Obstetric fistula (or vaginal fistula) is a severe medical condition in which a hole develops between the rectum and the vagina (rectovaginal fistula) or between the bladder and vagina (vesicovaginal fistula) after severe or failed childbirth, when adequate medical care is not available. With this problem, a woman uncontrollably passes out urine and sometimes stool.
Photo: woman with vagina fistula
The resulting disorders typically include incontinences, severe infections and ulcerations of the vaginal tract, and often paralysis caused by nerve damage. Sufferers from this disorder are usually subject to severe social stigma due to odor, perceptions of being unclean, and a mistaken assumption of venereal disease and in some cases, the inability to have children.
It develops when a woman’s pelvis is torn by the baby during the delivery while pushing and mainly due to a small pelvis. It sometimes develops when a prolonged labor presses the unborn child so tightly in the birth canal that blood flow is cut off to the surrounding tissues which eventually rots away. The injury can also be caused by female genital cutting, poorly performed abortions, or pelvic fractures. It can be due to obstructed labor, episiotomy, forceps; vacuum extraction, sexual abuse and rape, lack of education, early marriage and early childbirth are also contributing causes.
“Women with vaginal fistula are stigmatized and despised by the society and most times they don’t have jobs.
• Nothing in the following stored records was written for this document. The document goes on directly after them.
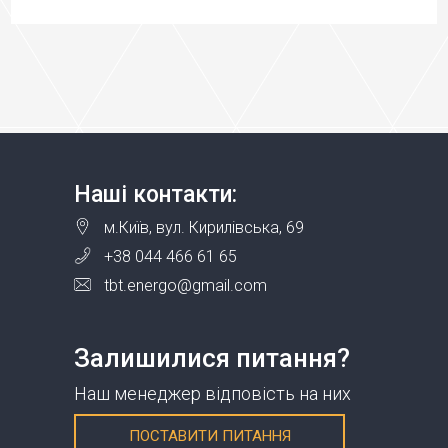
Наші контакти:
м.Київ, вул. Кирилівська, 69
+38 044 466 61 65
tbt.energo@gmail.com
Залишилися питання?
Наш менеджер відповість на них
ПОСТАВИТИ ПИТАННЯ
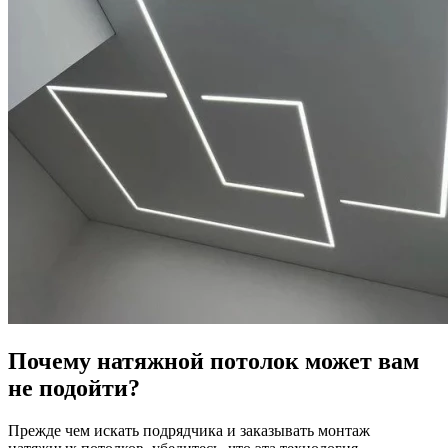
Почему натяжной потолок может вам
не подойти?
Прежде чем искать подрядчика и заказывать монтаж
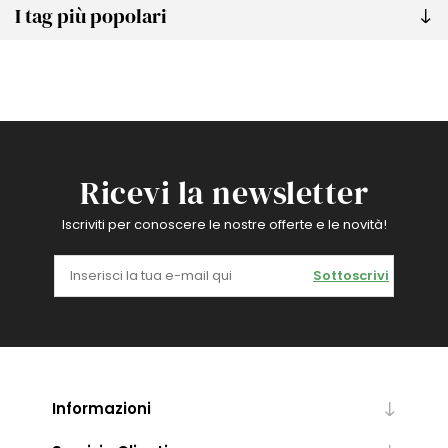
I tag più popolari
Ricevi la newsletter
Iscriviti per conoscere le nostre offerte e le novità!
Sottoscrivi
Informazioni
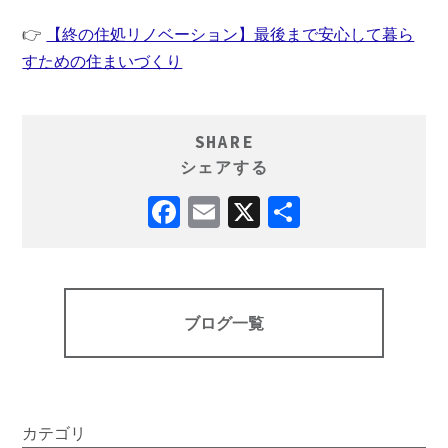
👉
【終の住処リノベーション】最後まで安心して暮ら
すための住まいづくり
SHARE
シェアする
ブログ一覧
カテゴリ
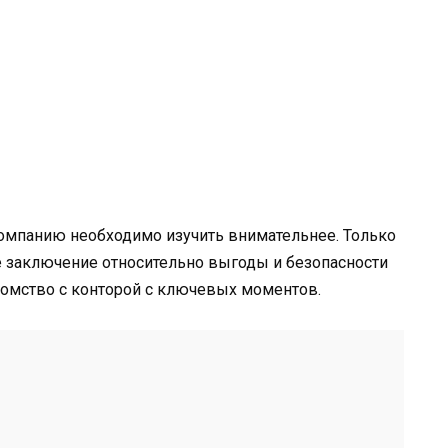
 компанию необходимо изучить внимательнее. Только
ое заключение относительно выгоды и безопасности
комство с конторой с ключевых моментов.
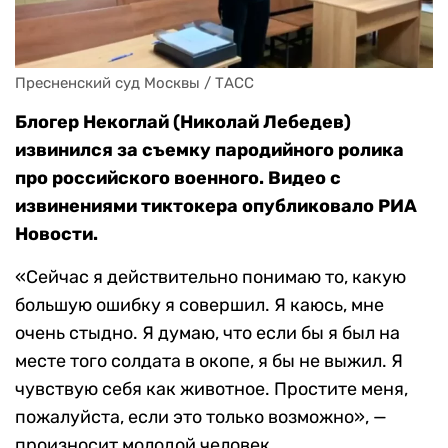
Пресненский суд Москвы / ТАСС
Блогер Некоглай (Николай Лебедев)
извинился за съемку пародийного ролика
про российского военного. Видео с
извинениями тиктокера опубликовало РИА
Новости.
«Сейчас я действительно понимаю то, какую
большую ошибку я совершил. Я каюсь, мне
очень стыдно. Я думаю, что если бы я был на
месте того солдата в окопе, я бы не выжил. Я
чувствую себя как животное. Простите меня,
пожалуйста, если это только возможно», —
произносит молодой человек.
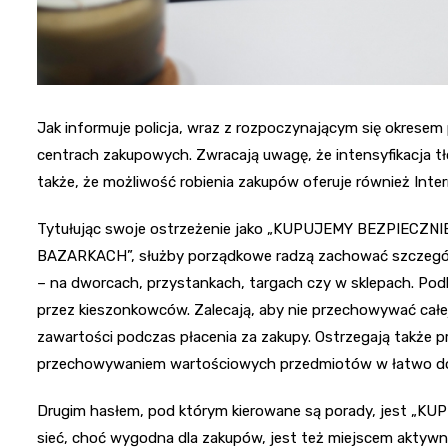
Jak informuje policja, wraz z rozpoczynającym się okresem
centrach zakupowych. Zwracają uwagę, że intensyfikacja 
także, że możliwość robienia zakupów oferuje również Inter
Tytułując swoje ostrzeżenie jako „KUPUJEMY BEZPIEC
BAZARKACH”, służby porządkowe radzą zachować szczególną
– na dworcach, przystankach, targach czy w sklepach. Podk
przez kieszonkowców. Zalecają, aby nie przechowywać całej
zawartości podczas płacenia za zakupy. Ostrzegają także p
przechowywaniem wartościowych przedmiotów w łatwo do
Drugim hasłem, pod którym kierowane są porady, jest „KU
sieć, choć wygodna dla zakupów, jest też miejscem aktyw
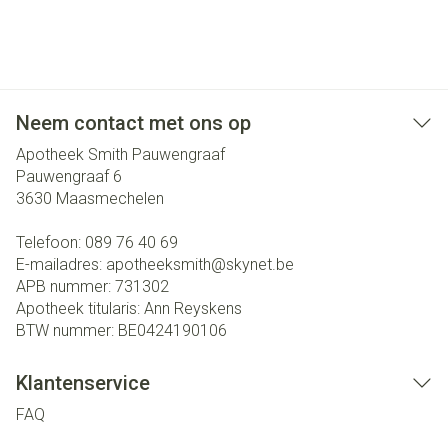
Neem contact met ons op
Apotheek Smith Pauwengraaf
Pauwengraaf 6
3630
Maasmechelen
Telefoon:
089 76 40 69
E-mailadres:
apotheeksmith@
skynet.be
APB nummer:
731302
Apotheek titularis:
Ann Reyskens
BTW nummer:
BE0424190106
Klantenservice
FAQ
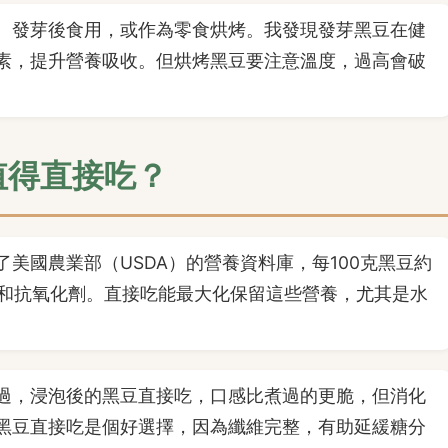
、發芽後食用，或作為零食烘烤。我發現發芽黑豆在健
素，提升營養吸收。但烘烤黑豆要注意溫度，過高會破
值得直接吃？
美國農業部（USDA）的營養資料庫，每100克黑豆約
鎂和抗氧化劑。直接吃能最大化保留這些營養，尤其是水
過，浸泡後的黑豆直接吃，口感比煮過的更脆，但消化
黑豆直接吃是個好選擇，因為纖維完整，有助延緩糖分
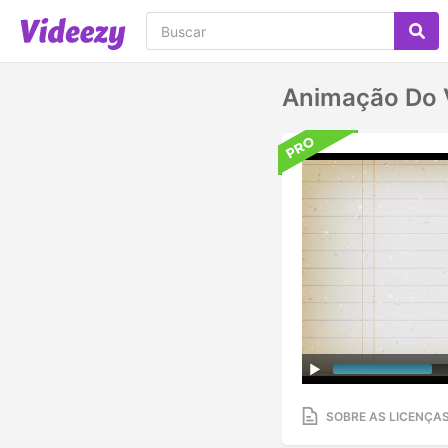
Animação Do 
SOBRE AS LICENÇA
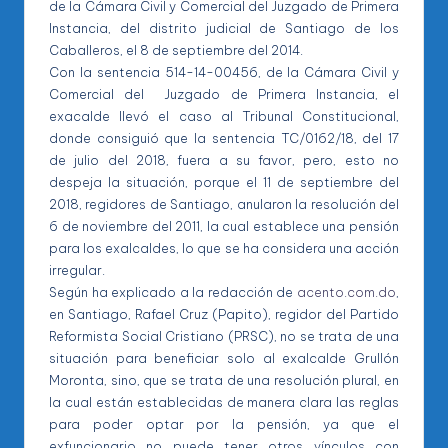
de la Cámara Civil y Comercial del Juzgado de Primera
Instancia, del distrito judicial de Santiago de los
Caballeros, el 8 de septiembre del 2014.
Con la sentencia 514-14-00456, de la Cámara Civil y
Comercial del Juzgado de Primera Instancia, el
exacalde llevó el caso al Tribunal Constitucional,
donde consiguió que la sentencia TC/0162/18, del 17
de julio del 2018, fuera a su favor, pero, esto no
despeja la situación, porque el 11 de septiembre del
2018, regidores de Santiago, anularon la resolución del
6 de noviembre del 2011, la cual establece una pensión
para los exalcaldes, lo que se ha considera una acción
irregular.
Según ha explicado a la redacción de
acento.com.do
,
en Santiago, Rafael Cruz (Papito), regidor del Partido
Reformista Social Cristiano (PRSC), no se trata de una
situación para beneficiar solo al exalcalde Grullón
Moronta, sino, que se trata de una resolución plural, en
la cual están establecidas de manera clara las reglas
para poder optar por la pensión, ya que el
exfuncionario no puede tener otros vínculos con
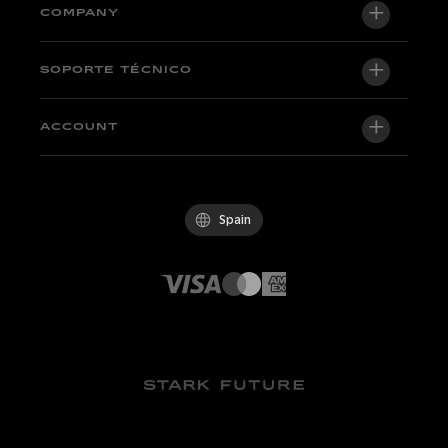
VARG EX
COMPANY
VARG MX 1.2
Quiénes somos
SOPORTE TÉCNICO
VARG SM
Newsroom
Factory Edition
Soporte central
ACCOUNT
Become a dealer
Motos en stock
Técnico y tutoriales
Política de Calidad
Log in / Sign up
Prueba
FAQ
Código de conducta
Spain
Recambios y accesorios
Contact
Carreras profesionales
Distribuidores
Canal de denuncias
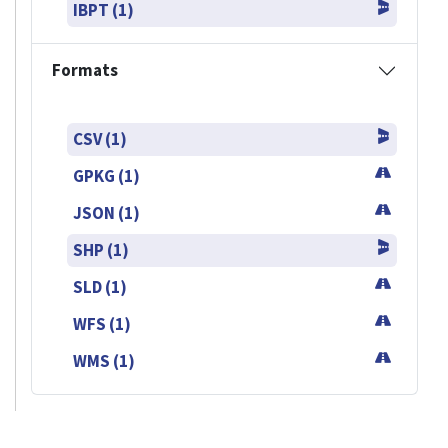
IBPT (1)
Formats
CSV (1)
GPKG (1)
JSON (1)
SHP (1)
SLD (1)
WFS (1)
WMS (1)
This puts them in a bad situation when they are abandoned and when they’re not able to work for themselves” says an Obstetrician at Rwanda Military Hospital.
Treatment is available through reconstructive surgery. The surgery for uncomplicated cases has a rate of 90% success, and success rates for more complicated cases are estimated to be 60% successful. The cost for this procedure is estimated to be about 270.000Rwf which is too much for many Rwandan women.
Successful surgery enables women to have normal lives and have more children, but it is recommended to have a cesarean section during delivery to prevent the fistula from recurring. Post operative care is vitally important to prevent infection.
The largest challenge that stands between women and fistula treatment is lack of information because most women have no idea that treatment is available. Due to the fact that this is a condition of shame and embarrassment, most women hide themselves and their condition and suffer in silence with no relief.
Women should undergo proper antenatal care while pregnant, frequent monitoring during labor and be sure to deliver from a health facility so as to reduce the risk of vaginal fistula and to seek treatment when they get it as Dr. Gable Tekle an obstetrician advised.